Genzyme shareholders reportedly frustrated by top tier’s unwillingness to talk.

Sanofi-aventis has formally commenced a tender offer to buy Genzyme for $69 per share, or about $18.5 billion in cash. The firm claims that Genzyme shareholders, who currently hold some 50% of the firm’s stock, say they are “frustrated” by the Genzyme board’s refusal to sit down and talk seriously about the proposal, which sanofi-aventis made public over a month ago.

“It was clear from our meetings that your shareholders are supportive of our initiative and, like us, are frustrated with your refusal to have meaningful discussions with us regarding our proposal,” states Christopher Viehbacher, sanofi-aventis CEO, in a letter sent today to Henri Termeer, Genzyme chairman, president, and CEO. “You have, therefore, left us no alternative but to commence a tender offer and take our offer directly to your shareholders.”
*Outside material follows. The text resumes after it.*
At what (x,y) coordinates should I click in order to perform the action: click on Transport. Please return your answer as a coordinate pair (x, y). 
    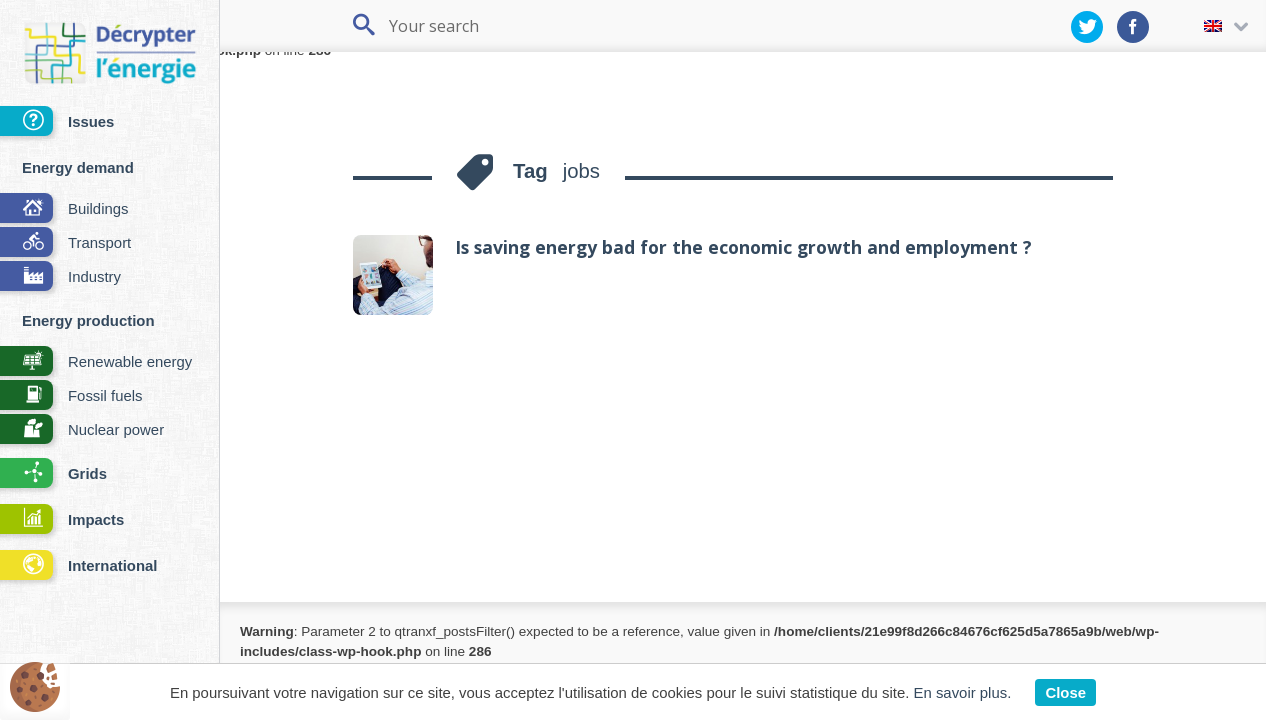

Genzyme has yet to comment on the formal tender offer to its shareholders, but has not been completely silent over recent weeks. On September 13 the firm announced an agreement to sell its genetic testing services and diagnostics business, Genzyme Genetics, to LabCorp for $925 million in cash, and was also looking for buyers for its diagnostics products and pharmaceutical intermediates businesses.

In the meantime, sanofi-aventis is doggedly pursuing its obvious commitment to acquiring Genzyme, claiming it would invest in new drug development at the firm and address Genzyme’s now well-documented manufacturing issues. “Genzyme would become the global center for excellence for sanof-aventis in rare diseases and this unit would be managed as a stand-alone division under the Genzyme brand, with its own R&D, manufacturing, and commercial infrastructure,” Viehbacher claims.